[Prompt] After locating the line with "Carnahan, Master Jim Albertson" in the records below, print it and every line after it exactly.

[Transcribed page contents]
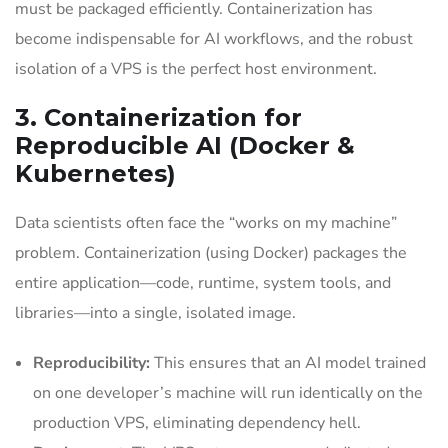
must be packaged efficiently. Containerization has
become indispensable for AI workflows, and the robust
isolation of a VPS is the perfect host environment.
3. Containerization for
Reproducible AI (Docker &
Kubernetes)
Data scientists often face the “works on my machine”
problem. Containerization (using Docker) packages the
entire application—code, runtime, system tools, and
libraries—into a single, isolated image.
Reproducibility:
This ensures that an AI model trained
on one developer’s machine will run identically on the
production VPS, eliminating dependency hell.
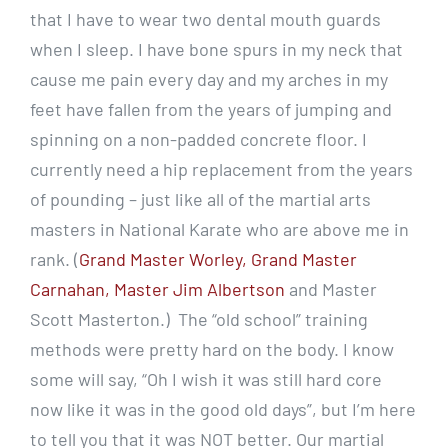
that I have to wear two dental mouth guards
when I sleep. I have bone spurs in my neck that
cause me pain every day and my arches in my
feet have fallen from the years of jumping and
spinning on a non-padded concrete floor. I
currently need a hip replacement from the years
of pounding – just like all of the martial arts
masters in National Karate who are above me in
rank. (
Grand Master Worley, Grand Master
Carnahan, Master Jim Albertson
and Master
Scott Masterton.) The “old school” training
methods were pretty hard on the body. I know
some will say, “Oh I wish it was still hard core
now like it was in the good old days”, but I’m here
to tell you that it was NOT better. Our martial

[Task solution]
Carnahan, Master Jim Albertson
and Master
Scott Masterton.) The “old school” training
methods were pretty hard on the body. I know
some will say, “Oh I wish it was still hard core
now like it was in the good old days”, but I’m here
to tell you that it was NOT better. Our martial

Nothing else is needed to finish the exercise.